1 Department of Plastic Surgery, The First Affiliated Hospital, China Medical University , Shenyang, Liaoning, China .
2 Department of Pharmaceutical Science, The First Affiliated Hospital, China Medical University , Shenyang, Liaoning, China .
Stem Cells Dev. 2018 Sep 1;27(17):1191-1202. doi: 10.1089/scd.2018.0033.

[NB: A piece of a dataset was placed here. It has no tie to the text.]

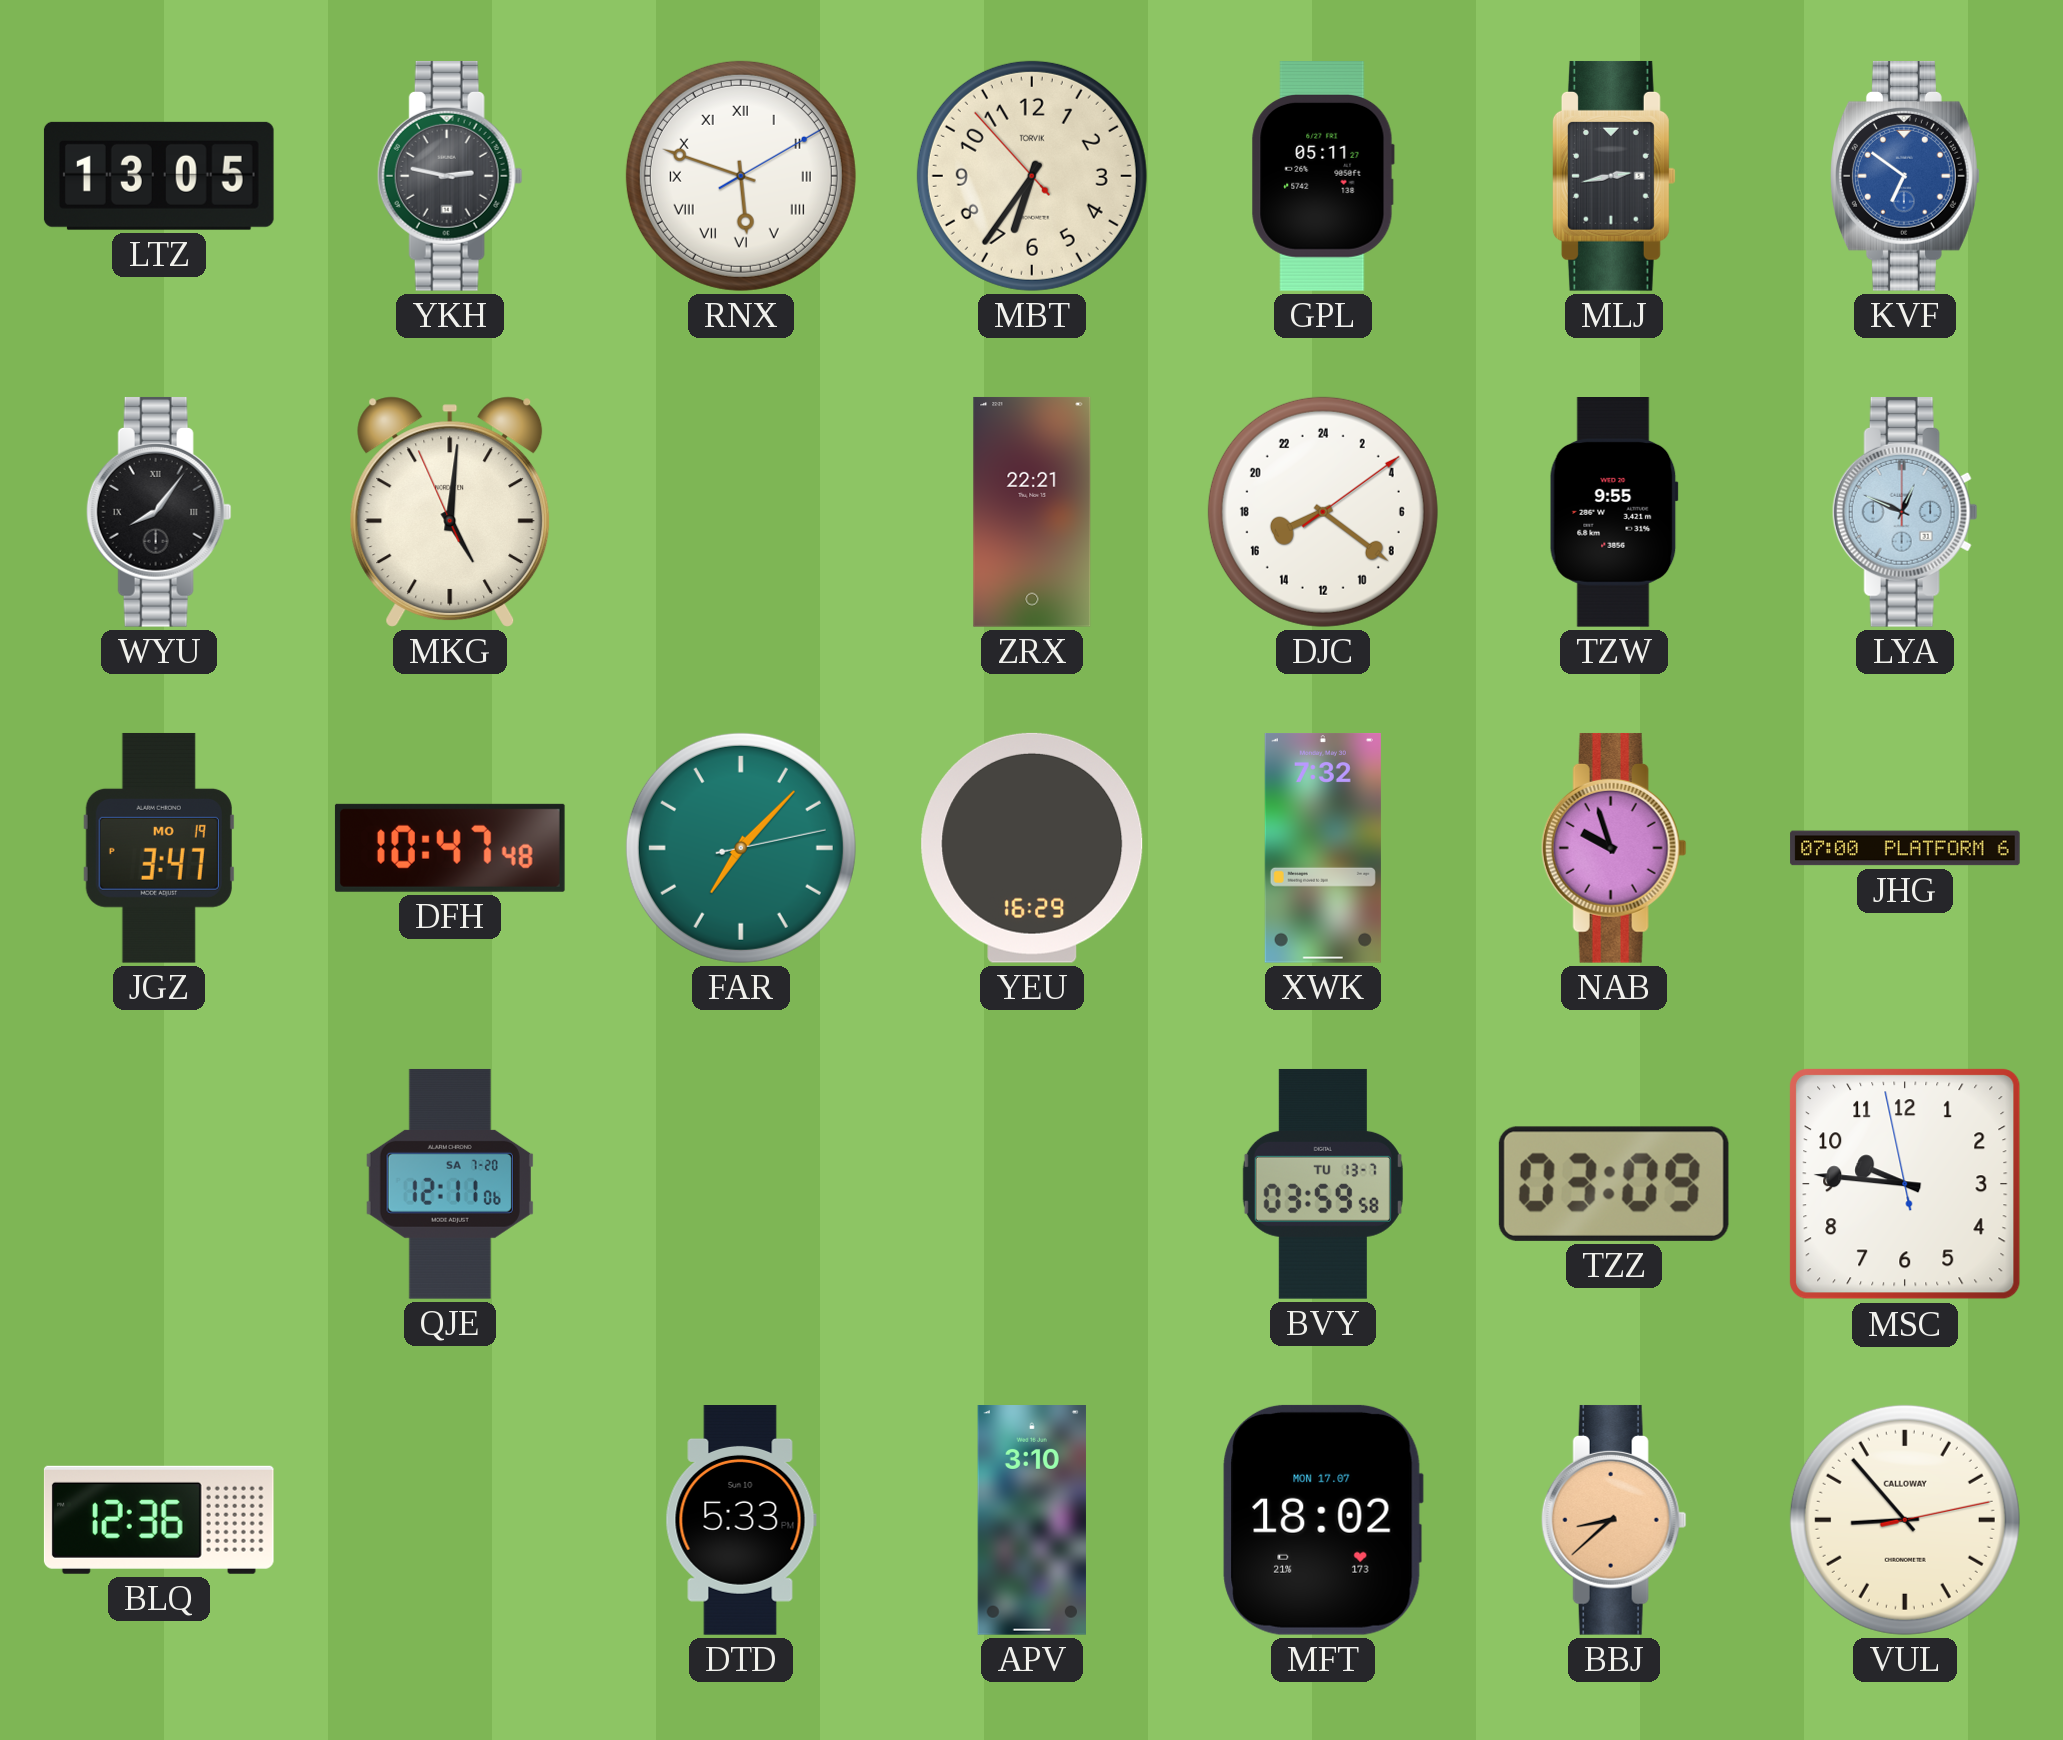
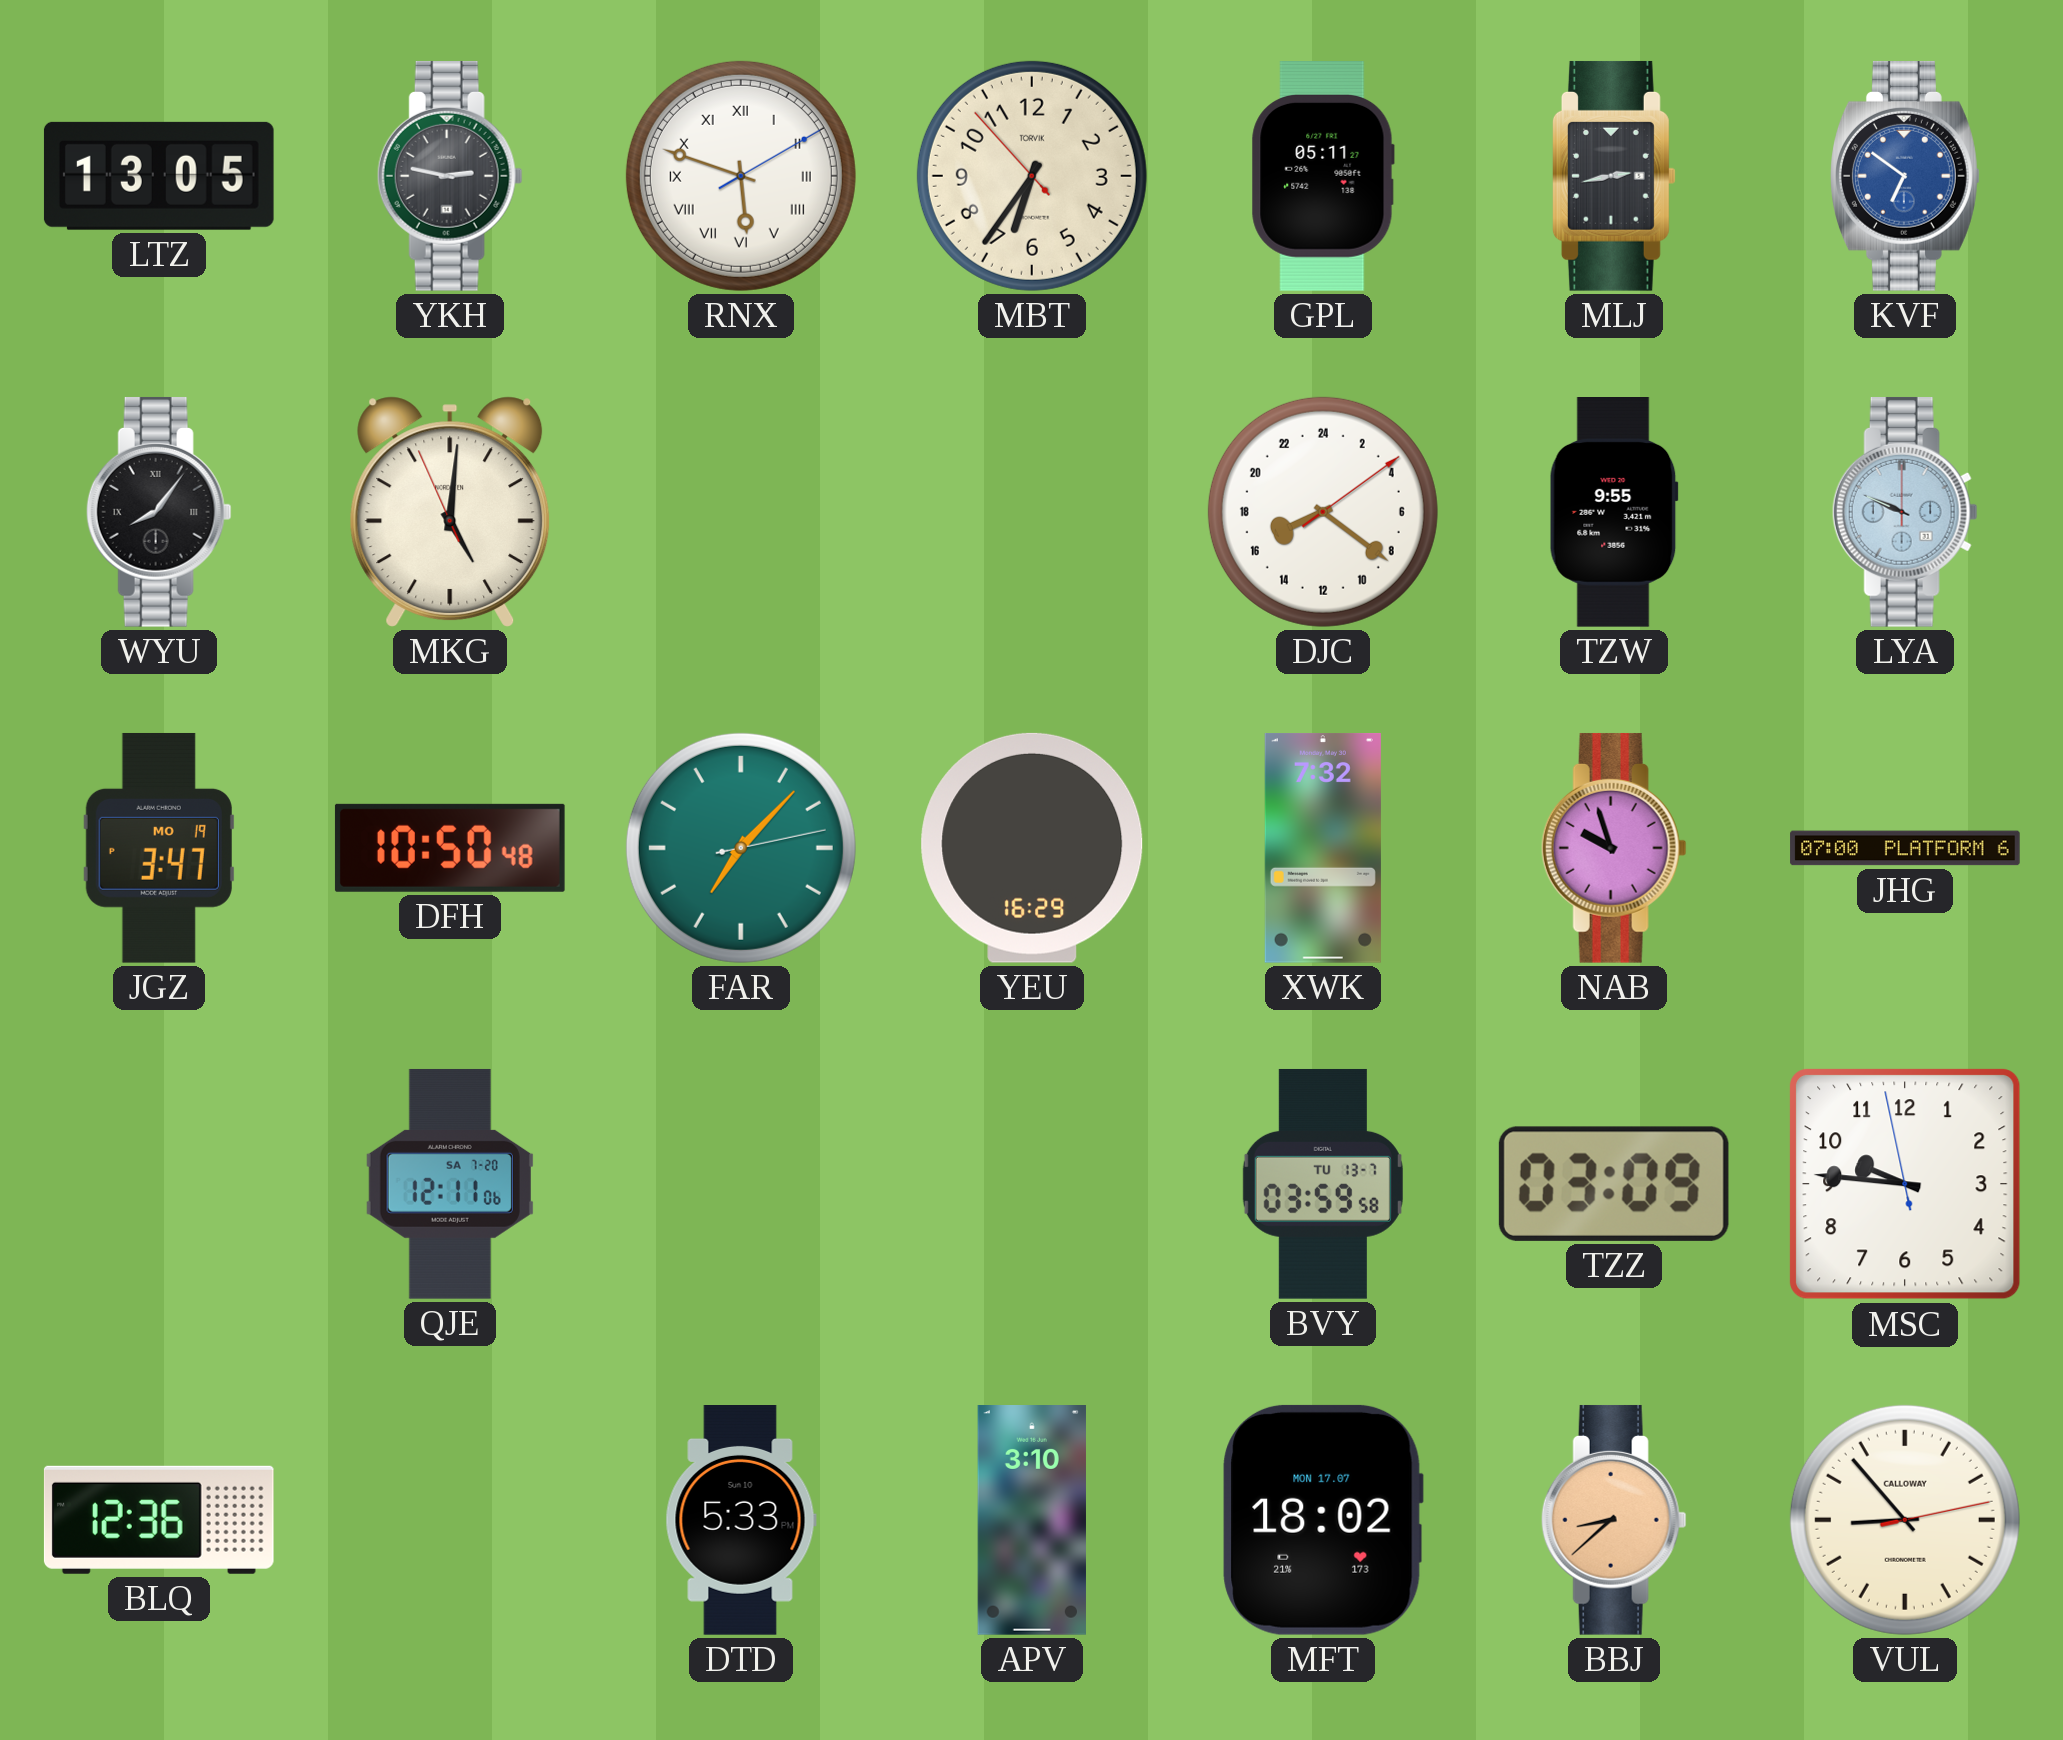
ZRX: 22:21 -> none
LYA: 12:49 -> 9:49
DFH: 10:47 -> 10:50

Adipose-derived stem cells (ADSCs) are a type of multipotent mesenchymal stem cells with immunosuppressive capacities. However, the underlying mechanisms involved in the inhibitory effects of ADSCs on T cells are not completely elucidated. In this study, human peripheral blood mononuclear cells (PBMCs) stimulated with anti-CD3/CD28 antibody-coated beads were cultured with or without allogeneic ADSCs (ADSC-to-PBMC ratio, 1:5). Surface marker levels, violet-labeled cell proliferation, apoptosis, interferon-gamma (IFN-gamma) production, and nuclear factor-kappaB (NF-kappaB) phosphorylation of CD4 and CD8 T cells were detected using flow cytometry. It was observed that ADSCs significantly suppressed the proliferation and IFN-gamma production but enhanced apoptosis of both CD4 and CD8 T cells in T cell receptor (TCR)-stimulated PBMCs. The expressions of programmed death-ligand 1 (PD-L1) and galectin 9 (Gal-9) on ADSCs were significantly upregulated and induced during coculture with PBMCs. TCR-stimulated CD4 and CD8 T cells cultured with ADSCs had higher expression levels of programmed death-1 (PD-1) and T cell immunoglobulin and mucin-containing protein-3 (TIM-3) than those in cells cultured without ADSCs. Moreover, the suppressive effects of ADSCs on T cells in terms of proliferation and IFN-gamma production were significantly reversed in the presence of anti-PD-L1 and anti-Gal-9 antibodies. Importantly, the phosphorylation of NF-kappaB in CD4 and CD8 T cells cocultured with ADSCs was significantly inhibited, and this inhibition was significantly attenuated via the PD-L1 and Gal-9 blockades. In conclusion, human ADSCs perform immunoregulatory functions partially through the inhibition of NF-kappaB activation in T cells via the PD-L1/PD-1 and Gal-9/TIM-3 pathways, which provide new insights into the mechanism of human ADSC-mediated immunomodulation.
脂肪来源的干细胞(ADSCs)是一种具有免疫抑制能力的多能间充质干细胞。然而,ADSCs 对 T 细胞抑制作用的潜在机制尚未完全阐明。在这项研究中,用抗-CD3/CD28 抗体包被珠刺激的人外周血单个核细胞(PBMC)与或不与同种异体 ADSC(ADSC 与 PBMC 的比例为 1:5)共培养。通过流式细胞术检测 CD4 和 CD8 T 细胞的表面标志物水平、紫色标记的细胞增殖、凋亡、干扰素-γ(IFN-γ)产生和核因子-κB(NF-κB)磷酸化。结果发现,ADSCs 显著抑制 TCR 刺激的 PBMC 中 CD4 和 CD8 T 细胞的增殖和 IFN-γ产生,但促进其凋亡。在与 PBMC 共培养期间,ADSCs 上程序性死亡配体 1(PD-L1)和半乳糖凝集素 9(Gal-9)的表达明显上调并被诱导。与无 ADSC 培养的细胞相比,用 ADSC 培养的 TCR 刺激的 CD4 和 CD8 T 细胞表达更高水平的程序性死亡受体 1(PD-1)和 T 细胞免疫球蛋白和粘蛋白-3(TIM-3)。此外,在存在抗 PD-L1 和抗 Gal-9 抗体的情况下,ADSCs 对 T 细胞增殖和 IFN-γ产生的抑制作用明显逆转。重要的是,与 ADSC 共培养的 CD4 和 CD8 T 细胞中 NF-κB 的磷酸化明显受到抑制,通过 PD-L1 和 Gal-9 阻断,这种抑制作用明显减弱。综上所述,人 ADSC 通过 PD-L1/PD-1 和 Gal-9/TIM-3 通路抑制 T 细胞中 NF-κB 的激活来发挥免疫调节功能,这为理解人 ADSC 介导的免疫调节机制提供了新的见解。